Requirement: Copy each line from the listing below where the word "durchgefallen" shows up.

Information:
= = = =

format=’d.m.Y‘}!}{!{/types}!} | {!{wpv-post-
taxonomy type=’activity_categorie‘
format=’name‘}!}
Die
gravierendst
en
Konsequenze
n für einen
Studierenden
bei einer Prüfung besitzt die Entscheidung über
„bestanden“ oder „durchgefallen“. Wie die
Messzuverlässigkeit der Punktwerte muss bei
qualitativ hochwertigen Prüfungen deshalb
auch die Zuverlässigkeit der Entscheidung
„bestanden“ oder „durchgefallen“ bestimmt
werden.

= = = =

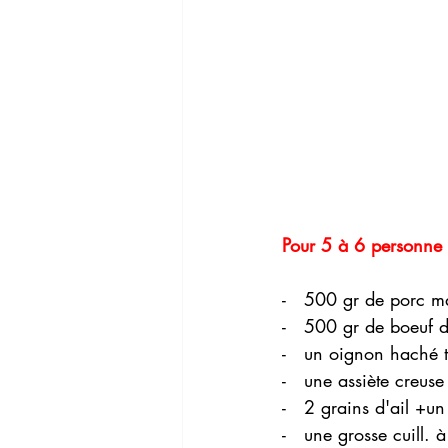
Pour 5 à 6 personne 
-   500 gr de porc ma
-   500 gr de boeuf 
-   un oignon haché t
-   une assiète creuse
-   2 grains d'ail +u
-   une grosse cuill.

= = = =

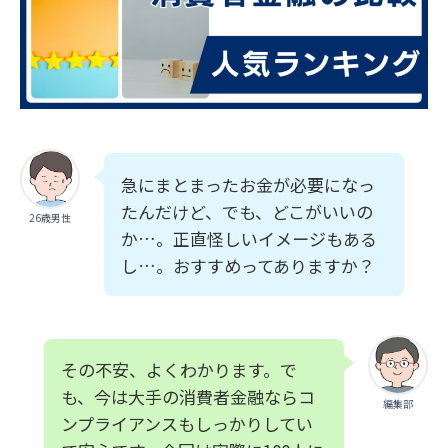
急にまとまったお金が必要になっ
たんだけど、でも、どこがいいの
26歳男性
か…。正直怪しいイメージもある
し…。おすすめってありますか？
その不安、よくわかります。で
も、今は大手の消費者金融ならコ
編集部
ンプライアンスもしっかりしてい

= = = =

Response area:
„bestanden“ oder „durchgefallen“. Wie die
„bestanden“ oder „durchgefallen“ bestimmt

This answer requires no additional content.